What you need to do - Could you write out all of the data again, word for word?

Input data -

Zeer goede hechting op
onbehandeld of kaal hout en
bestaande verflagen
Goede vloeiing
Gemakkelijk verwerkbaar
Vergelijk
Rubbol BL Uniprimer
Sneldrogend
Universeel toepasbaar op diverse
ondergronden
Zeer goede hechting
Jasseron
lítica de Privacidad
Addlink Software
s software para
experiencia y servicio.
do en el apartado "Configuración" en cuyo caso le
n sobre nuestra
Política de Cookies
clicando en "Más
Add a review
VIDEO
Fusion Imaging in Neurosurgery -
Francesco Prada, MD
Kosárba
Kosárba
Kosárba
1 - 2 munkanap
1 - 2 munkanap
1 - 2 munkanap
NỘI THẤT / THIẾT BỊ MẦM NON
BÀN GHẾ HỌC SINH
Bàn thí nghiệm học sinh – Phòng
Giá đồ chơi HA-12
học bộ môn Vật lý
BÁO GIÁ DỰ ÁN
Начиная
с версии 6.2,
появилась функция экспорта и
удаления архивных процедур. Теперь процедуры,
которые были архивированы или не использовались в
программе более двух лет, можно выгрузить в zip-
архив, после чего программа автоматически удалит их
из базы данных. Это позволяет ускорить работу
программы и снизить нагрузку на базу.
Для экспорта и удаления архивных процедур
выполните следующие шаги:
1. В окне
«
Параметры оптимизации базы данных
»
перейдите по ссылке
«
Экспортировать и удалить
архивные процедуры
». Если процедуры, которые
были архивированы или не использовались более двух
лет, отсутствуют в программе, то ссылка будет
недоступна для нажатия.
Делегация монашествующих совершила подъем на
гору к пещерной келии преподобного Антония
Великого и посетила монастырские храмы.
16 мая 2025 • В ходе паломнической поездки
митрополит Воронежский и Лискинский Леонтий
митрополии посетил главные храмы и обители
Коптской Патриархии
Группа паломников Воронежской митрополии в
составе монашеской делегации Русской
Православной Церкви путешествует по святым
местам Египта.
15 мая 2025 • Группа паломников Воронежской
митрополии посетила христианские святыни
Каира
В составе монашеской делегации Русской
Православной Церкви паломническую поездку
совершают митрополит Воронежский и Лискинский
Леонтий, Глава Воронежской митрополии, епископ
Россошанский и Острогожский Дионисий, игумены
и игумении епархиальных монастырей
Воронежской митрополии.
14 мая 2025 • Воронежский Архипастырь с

Solution to this problem -
Zeer goede hechting op
onbehandeld of kaal hout en
bestaande verflagen
Goede vloeiing
Gemakkelijk verwerkbaar
Vergelijk
Rubbol BL Uniprimer
Sneldrogend
Universeel toepasbaar op diverse
ondergronden
Zeer goede hechting
Jasseron
lítica de Privacidad
Addlink Software
s software para
experiencia y servicio.
do en el apartado "Configuración" en cuyo caso le
n sobre nuestra
Política de Cookies
clicando en "Más
Add a review
VIDEO
Fusion Imaging in Neurosurgery -
Francesco Prada, MD
Kosárba
Kosárba
Kosárba
1 - 2 munkanap
1 - 2 munkanap
1 - 2 munkanap
NỘI THẤT / THIẾT BỊ MẦM NON
BÀN GHẾ HỌC SINH
Bàn thí nghiệm học sinh – Phòng
Giá đồ chơi HA-12
học bộ môn Vật lý
BÁO GIÁ DỰ ÁN
Начиная
с версии 6.2,
появилась функция экспорта и
удаления архивных процедур. Теперь процедуры,
которые были архивированы или не использовались в
программе более двух лет, можно выгрузить в zip-
архив, после чего программа автоматически удалит их
из базы данных. Это позволяет ускорить работу
программы и снизить нагрузку на базу.
Для экспорта и удаления архивных процедур
выполните следующие шаги:
1. В окне
«
Параметры оптимизации базы данных
»
перейдите по ссылке
«
Экспортировать и удалить
архивные процедуры
». Если процедуры, которые
были архивированы или не использовались более двух
лет, отсутствуют в программе, то ссылка будет
недоступна для нажатия.
Делегация монашествующих совершила подъем на
гору к пещерной келии преподобного Антония
Великого и посетила монастырские храмы.
16 мая 2025 • В ходе паломнической поездки
митрополит Воронежский и Лискинский Леонтий
митрополии посетил главные храмы и обители
Коптской Патриархии
Группа паломников Воронежской митрополии в
составе монашеской делегации Русской
Православной Церкви путешествует по святым
местам Египта.
15 мая 2025 • Группа паломников Воронежской
митрополии посетила христианские святыни
Каира
В составе монашеской делегации Русской
Православной Церкви паломническую поездку
совершают митрополит Воронежский и Лискинский
Леонтий, Глава Воронежской митрополии, епископ
Россошанский и Острогожский Дионисий, игумены
и игумении епархиальных монастырей
Воронежской митрополии.
14 мая 2025 • Воронежский Архипастырь с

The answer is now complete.